Siddhartha’s collection is grounded in books from non-Western Europe and North America or publishing houses in places with translations from cultures around the world. German publishing remains robust, but it lacks foreign translation. English remains the unifier of international literature, and his collection serves a community aching for foreign literature. Poetry from Vietnam. Post-colonial thinking from Pakistan. Revolutionary prose from South America. And Berlin’s increasingly diverse and international English-speaking population has flocked to him for literature from home, championing Siddhartha as the one-stop doctor for diasporic homesickness.
As a young literary myself, I couldn’t help but reflect on what this implied about my home. What did it mean that all the elders from the community had left New York for cheaper living elsewhere? As I spent time in Europe, two years into my tenure as a New Yorker after I and many other young people took advantage of the cheaper prices that came and went (slamming the door on their way out), I wondered if there was any hope left for the youth of New York. As outlined by J. Arthur Boyle in the blog of Siddhartha’s alma mater Verso Books, after Bernie Sanders’s hopeful presidential run was euthanised by the pandemic, followed quickly by the explosion and extinguishment of the Black Lives Matter protests, increased rent prices, and a new mayor that ran on a law and order bill, it’s looking a lot like the era that led to the organising Siddhartha was a part of without any of the actual organising.

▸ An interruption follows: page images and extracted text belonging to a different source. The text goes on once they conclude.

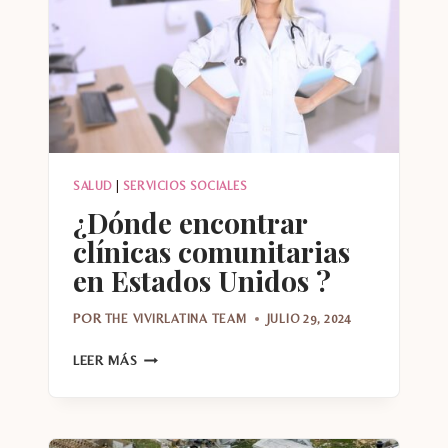
SALUD
|
SERVICIOS SOCIALES
¿Dónde encontrar
clínicas comunitarias
en Estados Unidos ?
POR
THE VIVIRLATINA TEAM
JULIO 29, 2024
¿DÓNDE
LEER MÁS
ENCONTRAR
CLÍNICAS
COMUNITARIAS
EN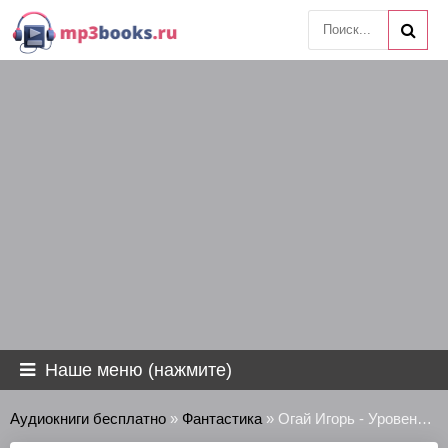
Наше меню (нажмите)
Аудиокниги бесплатно
»
Фантастика
» Огай Игорь - Уровень атаки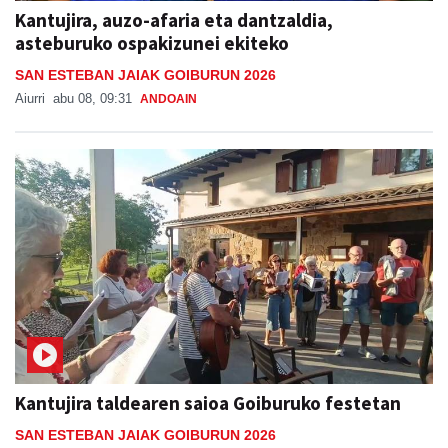
Kantujira, auzo-afaria eta dantzaldia,
asteburuko ospakizunei ekiteko
SAN ESTEBAN JAIAK GOIBURUN 2026
Aiurri
abu 08, 09:31
ANDOAIN
Kantujira taldearen saioa Goiburuko festetan
SAN ESTEBAN JAIAK GOIBURUN 2026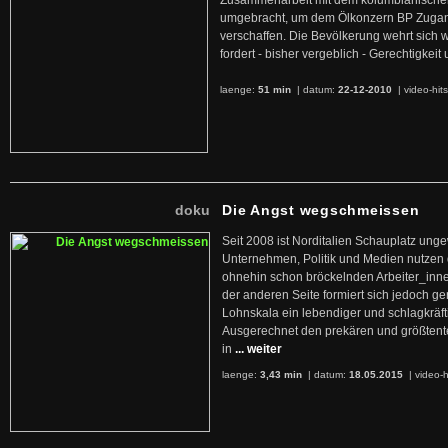
Zusammenarbeit mit dem kolumbianischen
umgebracht, um dem Ölkonzern BP Zuga
verschaffen. Die Bevölkerung wehrt sich 
fordert - bisher vergeblich - Gerechtigke
laenge:
51 min
| datum:
22-12-2010
|
video-hit
doku
Die Angst wegschmeissen
Seit 2008 ist Norditalien Schauplatz ung
Unternehmen, Politik und Medien nutzen 
ohnehin schon bröckelnden Arbeiter_inne
der anderen Seite formiert sich jedoch g
Lohnskala ein lebendiger und schlagkräft
Ausgerechnet den prekären und größtente
in
... weiter
laenge:
3,43 min
| datum:
18.05.2015
|
video-h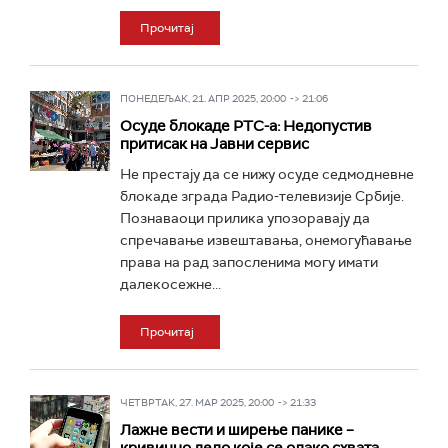
Прочитај
ПОНЕДЕЉАК, 21. АПР 2025, 20:00 -> 21:06
Осуде блокаде РТС-а: Недопустив
притисак на Јавни сервис
Не престају да се нижу осуде седмодневне
блокаде зграда Радио-телевизије Србије.
Познаваоци прилика упозоравају да
спречавање извештавања, онемогућавање
права на рад запосленима могу имати
далекосежне...
Прочитај
ЧЕТВРТАК, 27. МАР 2025, 20:00 -> 21:33
Лажне вести и ширење панике –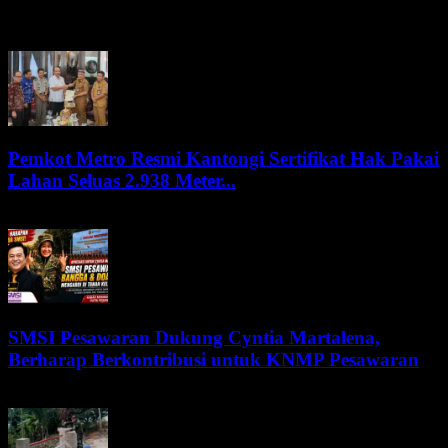
BERITA LEBIH
Pemkot Metro Resmi Kantongi Sertifikat Hak Pakai
Lahan Seluas 2.938 Meter...
5 Agustus 2026
SMSI Pesawaran Dukung Cyntia Martalena,
Berharap Berkontribusi untuk KNMP Pesawaran
5 Agustus 2026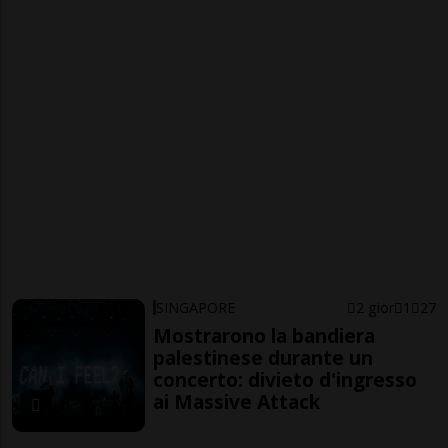
SINGAPORE
2 gior
1
27
Mostrarono la bandiera
palestinese durante un
concerto: divieto d'ingresso
ai Massive Attack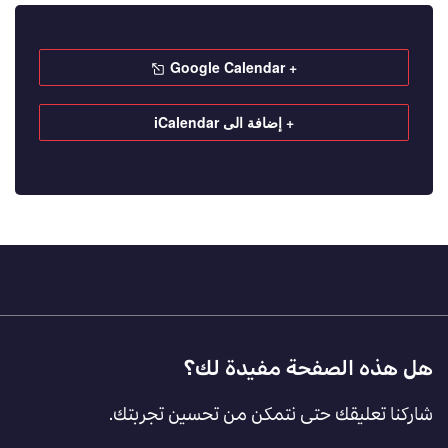
+ Google Calendar
+ إضافة الى iCalendar
Footer
هل هذه الصفحة مفيدة لك؟
Feedback
شاركنا تعليقك حتى نتمكن من تحسين تجربتك.
[AR]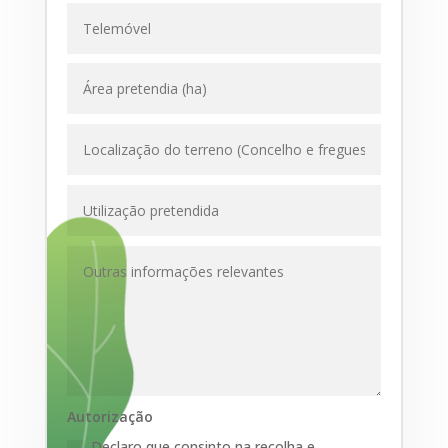
Autorização
Declaro que consinto na recolha e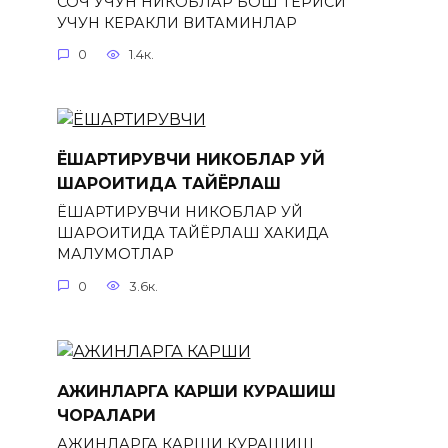
СОЧ УЧУН НИКОБЛАР БОШ ТЕРИСИ
УЧУН КЕРАКЛИ ВИТАМИНЛАР
0
1.4к.
ЁШАРТИРУВЧИ НИКОБЛАР УЙ
ШАРОИТИДА ТАЙЁРЛАШ
ЁШАРТИРУВЧИ НИКОБЛАР УЙ
ШАРОИТИДА ТАЙЁРЛАШ ХАКИДА
МАЛУМОТЛАР
0
3.6к.
АЖИНЛАРГА КАРШИ КУРАШИШ
ЧОРАЛАРИ
АЖИНЛАРГА КАРШИ КУРАШИШ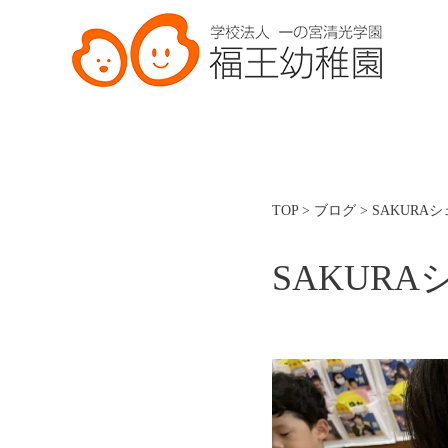
TOP
>
ブログ
>
SAKURA
SAKURA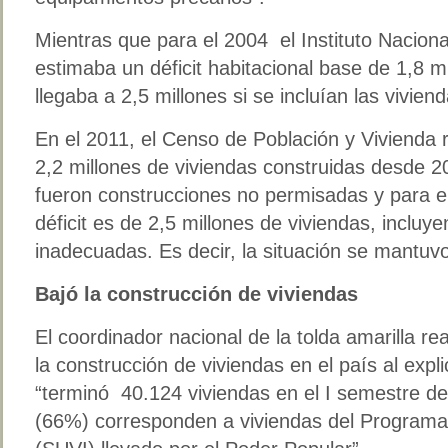
Mientras que para el 2004 el Instituto Naciona
estimaba un déficit habitacional base de 1,8 m
llegaba a 2,5 millones si se incluían las vivie
En el 2011, el Censo de Población y Vivienda 
2,2 millones de viviendas construidas desde 2
fueron construcciones no permisadas y para e
déficit es de 2,5 millones de viviendas, incluy
inadecuadas. Es decir, la situación se mantuvo
Bajó la construcción de viviendas
El coordinador nacional de la tolda amarilla r
la construcción de viviendas en el país al expli
“terminó 40.124 viviendas en el I semestre d
(66%) corresponden a viviendas del Programa 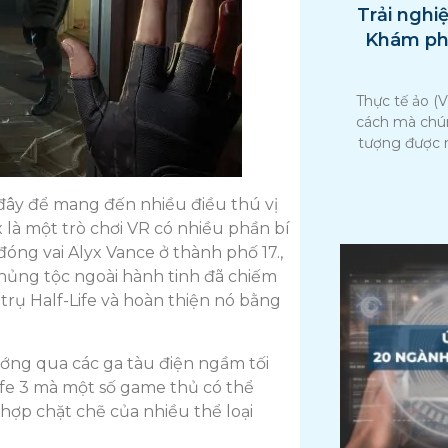
Trải nghi
Khám phá,
Thực tế ảo (
cách mà chú
tượng được 
ở đây để mang đến nhiều điều thú vị
yx là một trò chơi VR có nhiều phần bí
óng vai Alyx Vance ở thành phố 17.,
hủng tộc ngoài hành tinh đã chiếm
ũ trụ Half-Life và hoàn thiện nó bằng
ướng qua các ga tàu điện ngầm tối
Life 3 mà một số game thủ có thể
hợp chặt chẽ của nhiều thể loại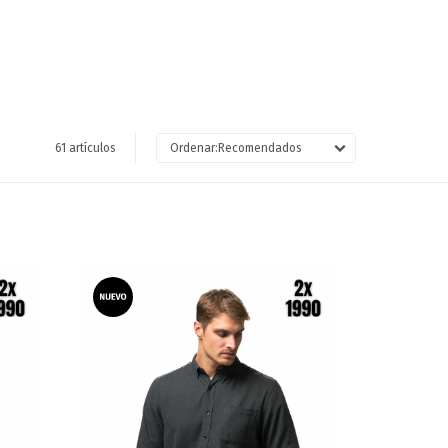
61 artículos
Recomendados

It has instead bred a range of political engagement from total apathy to outwardly far-right extremism. But maybe New York’s literary scene survives instead in the diaspora created by gentrification, in those like Siddhartha. “I have these books because I come from New York. I can’t overstate enough,” he emphasised. “Because New York is one of the great cities where you can buy books that are cheap on the street. Not many streets in the world, cities in the world, let people sell books in the street.”

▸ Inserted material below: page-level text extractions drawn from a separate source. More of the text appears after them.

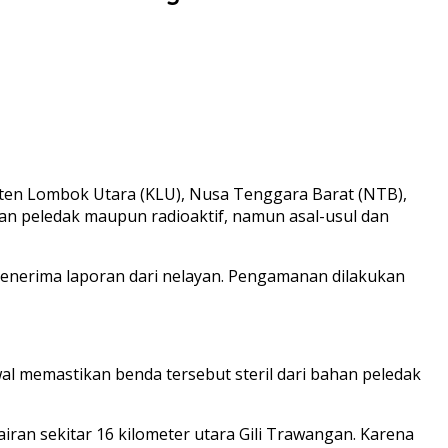
ten Lombok Utara (KLU), Nusa Tenggara Barat (NTB),
an peledak maupun radioaktif, namun asal-usul dan
nerima laporan dari nelayan. Pengamanan dilakukan
l memastikan benda tersebut steril dari bahan peledak
iran sekitar 16 kilometer utara Gili Trawangan. Karena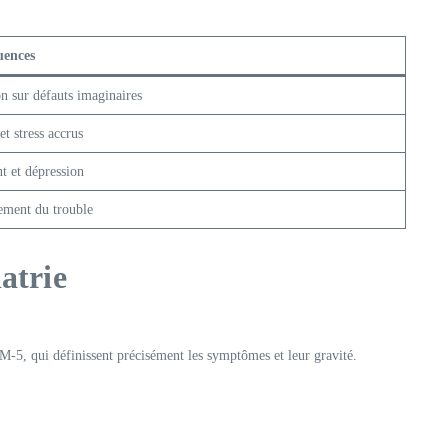
uences
n sur défauts imaginaires
et stress accrus
t et dépression
ement du trouble
iatrie
M-5, qui définissent précisément les symptômes et leur gravité.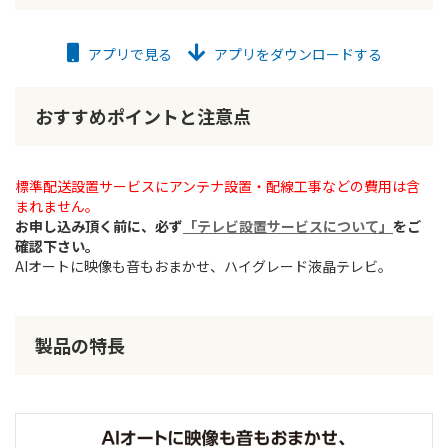
アプリで見る
アプリをダウンロードする
おすすめポイントと注意点
標準配送設置サービスにアンテナ設置・配線工事などの費用は含
まれません。
お申し込み頂く前に、必ず
「テレビ設置サービスについて」
をご
確認下さい。
AIオートに映像も音もおまかせ、ハイグレード液晶テレビ。
製品の特長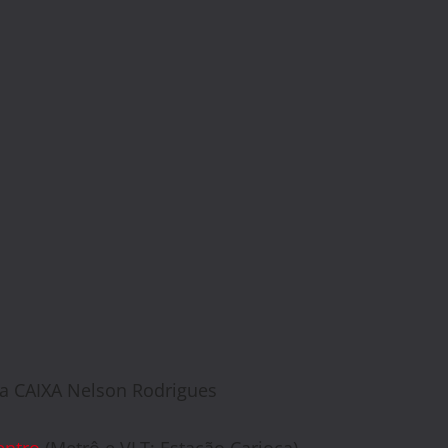
da CAIXA Nelson
Rodrigues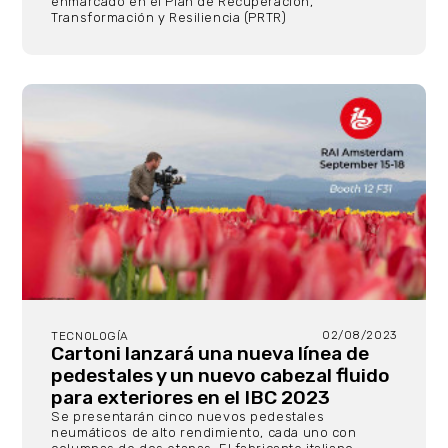
enmarcado en el Plan de Recuperación,
Transformación y Resiliencia (PRTR)
02/08/2023
TECNOLOGÍA
Cartoni lanzará una nueva línea de
pedestales y un nuevo cabezal fluido
para exteriores en el IBC 2023
Se presentarán cinco nuevos pedestales
neumáticos de alto rendimiento, cada uno con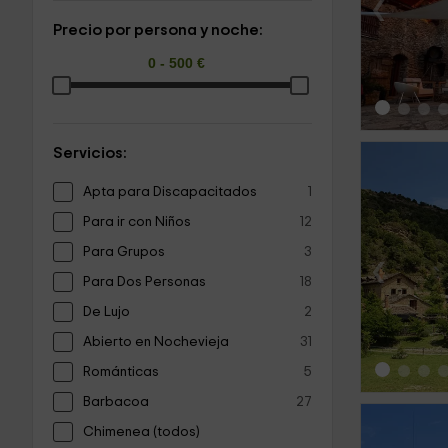
‹
Precio por persona y noche:
Servicios:
Apta para Discapacitados
1
Para ir con Niños
12
Para Grupos
3
‹
Para Dos Personas
18
De Lujo
2
Abierto en Nochevieja
31
Románticas
5
Barbacoa
27
Chimenea (todos)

In the four weeks that I spent in Europe, I met lots of former New Yorkers, all of whom were ready to speak to me about my home, the home they left. Interestingly, more still, how many Europeans I spoke to seemed to be more aware of the New York scene than even those in it. Maybe New York survives in those who have stuck it out and those who continue to hold stock in its cultural relevance abroad.

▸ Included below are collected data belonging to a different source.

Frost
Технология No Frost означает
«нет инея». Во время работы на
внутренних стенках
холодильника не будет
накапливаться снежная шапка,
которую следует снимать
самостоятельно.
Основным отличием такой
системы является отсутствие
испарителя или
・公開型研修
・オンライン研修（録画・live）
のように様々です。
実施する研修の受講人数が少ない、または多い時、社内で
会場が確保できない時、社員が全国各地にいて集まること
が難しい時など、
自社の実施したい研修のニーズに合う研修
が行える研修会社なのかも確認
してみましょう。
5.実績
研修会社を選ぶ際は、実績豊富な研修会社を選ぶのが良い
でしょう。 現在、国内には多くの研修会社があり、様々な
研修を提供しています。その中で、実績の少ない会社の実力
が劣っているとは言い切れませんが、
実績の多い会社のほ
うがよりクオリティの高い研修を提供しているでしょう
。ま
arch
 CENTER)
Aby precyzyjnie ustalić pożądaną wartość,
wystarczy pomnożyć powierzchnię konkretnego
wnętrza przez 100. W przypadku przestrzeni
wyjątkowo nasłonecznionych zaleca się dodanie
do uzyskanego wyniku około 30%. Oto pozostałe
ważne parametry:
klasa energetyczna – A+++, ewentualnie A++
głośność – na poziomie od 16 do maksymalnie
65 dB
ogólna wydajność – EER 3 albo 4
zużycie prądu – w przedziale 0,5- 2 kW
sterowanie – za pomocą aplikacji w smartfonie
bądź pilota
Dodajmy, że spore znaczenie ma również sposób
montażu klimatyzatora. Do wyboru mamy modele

And it survives in the ever-resolute strength of literati like Siddhartha, hosting readings for New Yorkers, pushing works by New Yorkers to hungry Europeans, and continually maintaining that old and tired and perpetually true argument that no matter where you are, it’s not as good as New York was ten years ago. And though that era may be gone, the literature produced, discussed, and collected during that time will live on in people like Siddhartha.